The battlefield was a graveyard of shattered skies. The thousand lesser beings under the Outer God fell upon the Revenants and the Mirrored Six, each clash shaking the fractured land. Kairo bent time in shards, Ashveil carved the air with black fire, and Zarynth moved like silence incarnate. Their partners struck in perfect rhythm, meeting steel, magic, and claw with defiance.
But Lucien? He walked straight into the storm.
He didn't rush. Every step felt deliberate, each one heavier than the last, as if his will pressed against the world itself. The first of the Outer God's minions lunged—a beast of bone and iron, jaws wide enough to swallow a man whole. Lucien's hand rose lazily, then blurred. The monster split in half, the strike so clean it hadn't even realized it was dead until its halves slid apart.
Another came. Then ten. Then a hundred.
Lucien didn't break stride. He slipped between blades like a phantom, his body flickering in and out of reach—Phantom Step alive in motion. Every counter carried absurd force: fists crashing through armored hides, knees shattering ribs, elbows snapping skulls. His aura burned pale, almost transparent, and yet it tore through the army like an endless tide.
The others caught glimpses of him only between their own battles. One heartbeat he was nowhere. The next, he was there, flattening titans with strikes that rippled the earth. His every movement was a lesson in martial perfection—techniques born from pain, from every revival he had endured in the White, sharpened by the Martial God System into something unstoppable.
The army broke around him, fear spreading like fire. Still, he didn't rush to the Outer God. No—he enjoyed the fight. He let himself warm up. Let his blood remember what endless combat felt like.
Then the ground darkened.
The Outer God finally moved.
It wasn't a strike. It wasn't a gesture. Just a presence. The air thinned, space buckled, and sound itself seemed to fold inwards. Every Revenant felt it—every Mirrored Six staggered. And Lucien… he stopped, raising his head at last.
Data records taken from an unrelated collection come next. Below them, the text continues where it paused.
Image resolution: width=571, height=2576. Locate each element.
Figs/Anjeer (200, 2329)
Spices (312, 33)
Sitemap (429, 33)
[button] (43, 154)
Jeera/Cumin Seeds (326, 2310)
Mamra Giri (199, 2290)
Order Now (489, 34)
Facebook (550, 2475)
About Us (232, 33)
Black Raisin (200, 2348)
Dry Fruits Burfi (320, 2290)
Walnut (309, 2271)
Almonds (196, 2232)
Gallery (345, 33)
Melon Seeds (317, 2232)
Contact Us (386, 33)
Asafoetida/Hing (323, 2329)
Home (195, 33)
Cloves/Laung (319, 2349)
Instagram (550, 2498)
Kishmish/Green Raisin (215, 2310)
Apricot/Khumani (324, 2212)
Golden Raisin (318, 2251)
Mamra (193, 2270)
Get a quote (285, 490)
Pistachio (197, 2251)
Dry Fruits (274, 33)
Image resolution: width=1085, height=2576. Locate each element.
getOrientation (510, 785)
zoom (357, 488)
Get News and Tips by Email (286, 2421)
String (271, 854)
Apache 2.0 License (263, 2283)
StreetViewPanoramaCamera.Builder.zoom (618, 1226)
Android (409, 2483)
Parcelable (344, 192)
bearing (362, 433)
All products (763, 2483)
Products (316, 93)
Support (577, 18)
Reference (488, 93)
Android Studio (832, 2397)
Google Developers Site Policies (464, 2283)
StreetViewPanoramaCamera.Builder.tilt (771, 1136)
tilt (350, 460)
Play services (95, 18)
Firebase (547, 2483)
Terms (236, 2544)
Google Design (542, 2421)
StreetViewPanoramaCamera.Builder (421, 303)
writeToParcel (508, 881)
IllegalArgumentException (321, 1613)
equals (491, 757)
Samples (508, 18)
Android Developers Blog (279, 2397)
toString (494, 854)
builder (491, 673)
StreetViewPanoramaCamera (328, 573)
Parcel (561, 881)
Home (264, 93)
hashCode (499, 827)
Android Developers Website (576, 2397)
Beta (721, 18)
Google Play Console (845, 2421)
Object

The figure at the center of the chaos stared down at him, eyes like wells that had seen the birth and death of countless stars. Its body carried weight not meant for mortal worlds, each breath gnawing at the edges of reality.
"Sole Exception," the voice thundered, calm yet heavy enough to bruise the soul. "You are an insult to the order I built. Today, you end."
Lucien smirked. Not bravado—certainty. He rolled his shoulders, the pale aura around him sharpening until even the earth hissed beneath his feet.
"Finally," he muttered, voice almost casual. "No more warm-ups."
The Outer God's hand shifted. The sky tore in half.
Lucien moved.
And the battlefield, already broken beyond recognition, erupted into a war none could follow with mortal eyes.